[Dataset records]
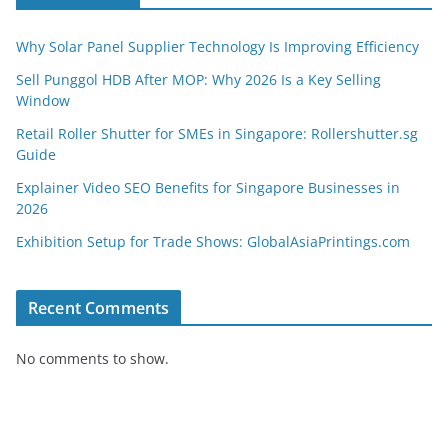
Why Solar Panel Supplier Technology Is Improving Efficiency
Sell Punggol HDB After MOP: Why 2026 Is a Key Selling
Window
Retail Roller Shutter for SMEs in Singapore: Rollershutter.sg
Guide
Explainer Video SEO Benefits for Singapore Businesses in
2026
Exhibition Setup for Trade Shows: GlobalAsiaPrintings.com
Recent Comments
No comments to show.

- _Your instructions_
Every line in the records above with the string "Singapore" in it should be shown.

- _Expected output_
Retail Roller Shutter for SMEs in Singapore: Rollershutter.sg
Explainer Video SEO Benefits for Singapore Businesses in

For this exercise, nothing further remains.